Graded Nodal signaling is central to axis specification in the vertebrate embryo, and how the different thresholds of signaling are achieved determines what cell identity is specified by this pathway. At the time that the AVE is induced, high levels of expression of extracellular and intracellular inhibitors of Nodal signaling that modulate A-P axis specification have been reported [4, 21, 22]. However, no positive amplification signals that ensure that high levels of Nodal signaling are achieved in the embryo at this stage have been described. We have found that in the early embryo there is a crosstalk between p38 and the Nodal signaling pathway that enhances Nodal signaling. This crosstalk is essential for AVE induction and therefore for establishment of the A-P axis of the mouse embryo.

Our data suggest that the interaction between p38 and the Nodal/activin signaling pathways occurs at least at two levels. First, the TGF-β ligands Nodal/activin as well as the coreceptor Cripto can stimulate p38 phosphorylation and therefore activate this MAPK. Second, p38 in turn enhances Nodal/activin signaling within the visceral endoderm via phosphorylation of the Smad2 linker region to ensure maximal activation of Smad2. These results contrast with those for BMP signaling where MAPK and GSK3β phosphorylation of the Smad1 linker region decreases Smad1 stability and leads to a shorter duration of BMP signaling [17, 23]. How do we account for these differences? In the case of BMP signaling, the Smad1 linker region is phosphorylated by MAPK and GSK3β. In this case, the MAPK phosphorylation event serves as a primer for phosphorylation of the GSK3β sites [17, 23]. However, in the case of Smad2, no consensus phosphorylation sites for GSK3β exist within its linker region, and only MAPK sites can be found [15, 17]. This suggests that for Smad2, the phosphorylated MAPK sites present within its linker region do not act as primers for GSK3β phosphorylation but have a different role. We propose that by phosphorylating the Smad2 linker region, p38 increases Smad2 activation by altering its affinity either to the TGF-β receptors or to negative regulators of this pathway, such as Smad7, resulting in higher levels of p-Smad2 and therefore higher levels of Nodal/activin signaling.

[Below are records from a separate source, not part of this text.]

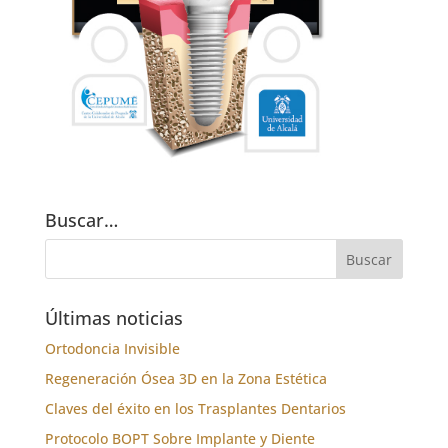
Buscar…
Últimas noticias
Ortodoncia Invisible
Regeneración Ósea 3D en la Zona Estética
Claves del éxito en los Trasplantes Dentarios
Protocolo BOPT Sobre Implante y Diente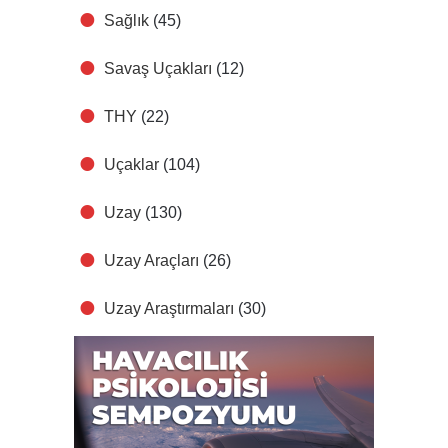
Sağlık
(45)
Savaş Uçakları
(12)
THY
(22)
Uçaklar
(104)
Uzay
(130)
Uzay Araçları
(26)
Uzay Araştırmaları
(30)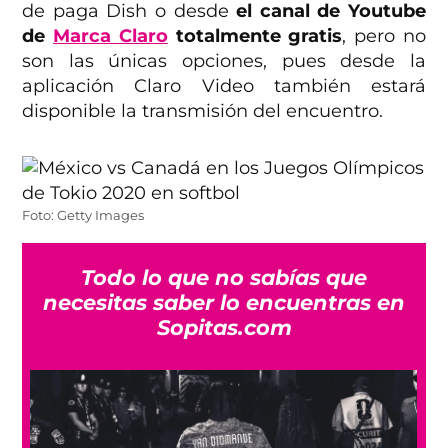
de paga Dish o desde
el canal de Youtube
de
Marca Claro
totalmente gratis
, pero no
son las únicas opciones, pues desde la
aplicación Claro Video también estará
disponible la transmisión del encuentro.
Foto: Getty Images
Todo lo que no sabías que
necesitas saber lo encuentras en
Sopitas.com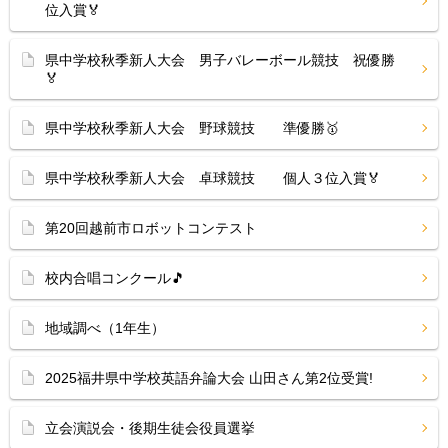
位入賞🏅
県中学校秋季新人大会 男子バレーボール競技 祝優勝
🏅
県中学校秋季新人大会 野球競技 準優勝🥇
県中学校秋季新人大会 卓球競技 個人３位入賞🏅
第20回越前市ロボットコンテスト
校内合唱コンクール🎵
地域調べ（1年生）
2025福井県中学校英語弁論大会 山田さん第2位受賞!
立会演説会・後期生徒会役員選挙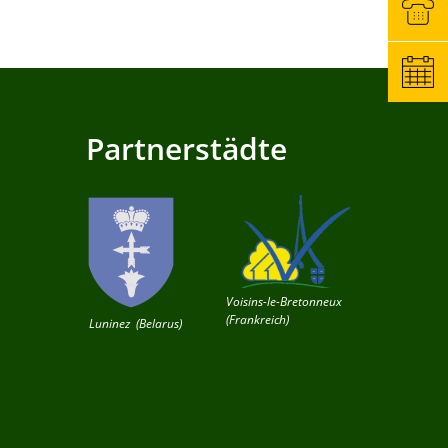
Partnerstädte
Voisins-le-Bretonneux
(Frankreich)
Luninez (Belarus)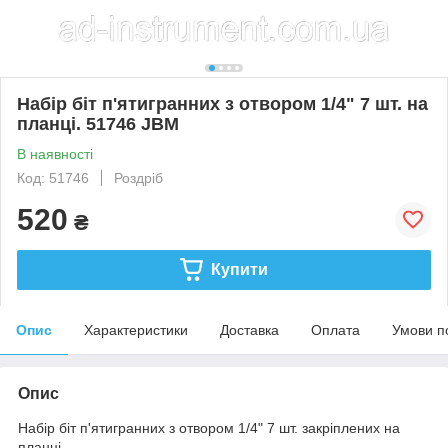
Набір біт п'ятигранних з отвором 1/4" 7 шт. на
планці. 51746 JBM
В наявності
Код: 51746
Роздріб
520
₴
Купити
Опис
Характеристики
Доставка
Оплата
Умови п
Опис
Набір біт п'ятигранних з отвором 1/4" 7 шт. закріплених на
планці.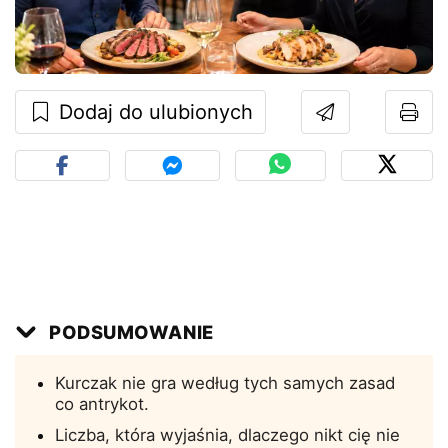
Dodaj do ulubionych
PODSUMOWANIE
Kurczak nie gra według tych samych zasad
co antrykot.
Liczba, która wyjaśnia, dlaczego nikt cię nie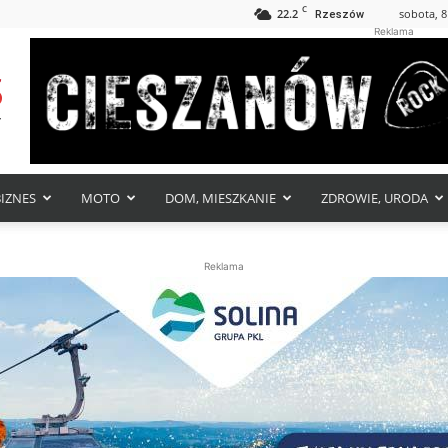
C
22.2
sobota, 8
Rzeszów
Reklama
BIZNES
MOTO
DOM, MIESZKANIE
ZDROWIE, URODA
Reklama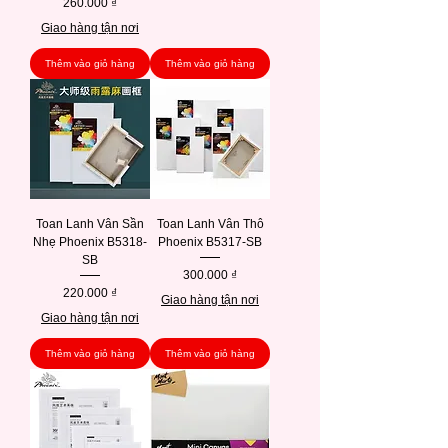
Giá
260.000 ₫
Giao hàng tận nơi
Thêm vào giỏ hàng
Thêm vào giỏ hàng
Toan Lanh Vân Sần
Toan Lanh Vân Thô
Nhẹ Phoenix B5318-
Phoenix B5317-SB
SB
Giá
300.000 ₫
Giá
220.000 ₫
Giao hàng tận nơi
Giao hàng tận nơi
Thêm vào giỏ hàng
Thêm vào giỏ hàng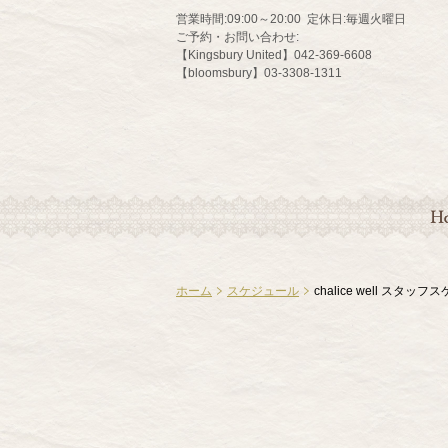
営業時間:
09:00～20:00
定休日:
毎週火曜日
ご予約・お問い合わせ:
【Kingsbury United】042-369-6608
【bloomsbury】03-3308-1311
HO
ホーム
スケジュール
chalice well スタッ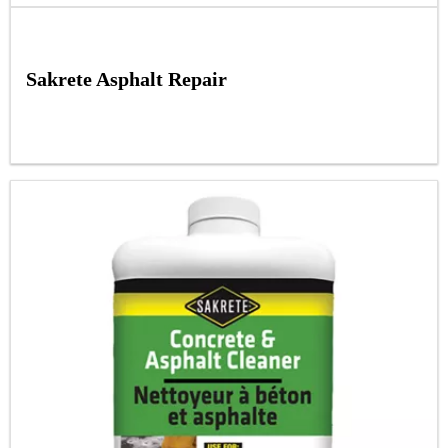
Sakrete Asphalt Repair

Could this interaction have any relevance to other contexts where Nodal signaling is required? During gastrulation, the posterior epiblast cells undergo an epithelial to mesenchymal transition (EMT) that is essential for proper mesoderm migration from the primitive streak. Both p38IP and p38 have been shown to be required to downregulate e-cadherin in the primitive streak and therefore are essential for proper mesoderm migration to occur [9]. Nodal signaling has also been proposed to regulate EMT and control the downregulation of e-cadherin during mesoderm migration [2, 24], and we find that p38IP and Nodal genetically interact. It is therefore possible that the Nodal/p38 amplification loop may also be acting during gastrulation in the mouse embryo. In the sea urchin embryo, p38 has been shown to control Nodal expression and in this way regulate the establishment of the dorsoventral axis [25]. This suggests that the involvement of p38 in amplifying Nodal signaling may be evolutionarily conserved.

In conclusion, our work sheds light on how different thresholds of Nodal signaling are achieved within the embryo and on the consequences that these different thresholds have on cell fate decisions during early embryonic development. From a broader perspective, this work highlights a novel mechanism that enhances TGF-β signaling and therefore has important implications for the regulation of this pathway in development and disease.